** RECORDS FOR THE TASK **
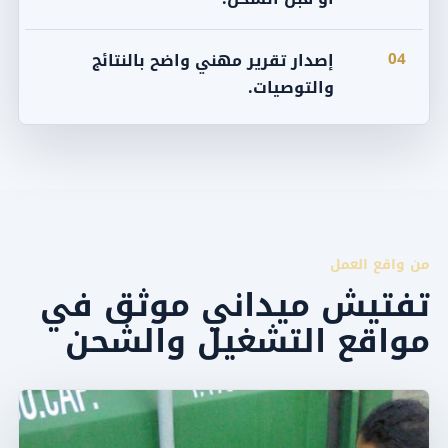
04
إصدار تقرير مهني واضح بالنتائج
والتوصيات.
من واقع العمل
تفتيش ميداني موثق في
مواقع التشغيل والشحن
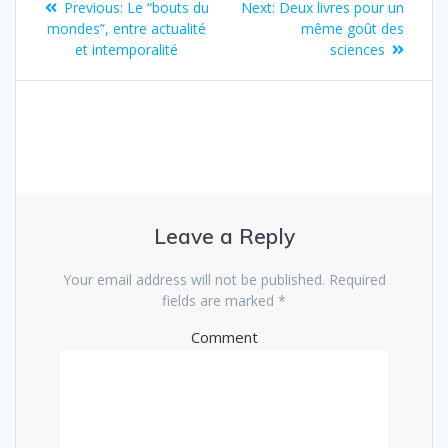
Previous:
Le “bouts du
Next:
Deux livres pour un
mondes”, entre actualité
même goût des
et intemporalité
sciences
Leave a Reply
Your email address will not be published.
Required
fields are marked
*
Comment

** EXERCISE DESCRIPTION **
Every line of the data is to be transcribed exactly, and no picture is to be included.

** EXERCISE ANSWER **
04
إصدار تقرير مهني واضح بالنتائج
والتوصيات.
من واقع العمل
تفتيش ميداني موثق في
مواقع التشغيل والشحن
Previous:
Le “bouts du
Next:
Deux livres pour un
mondes”, entre actualité
même goût des
et intemporalité
sciences
Leave a Reply
Your email address will not be published.
Required
fields are marked
*
Comment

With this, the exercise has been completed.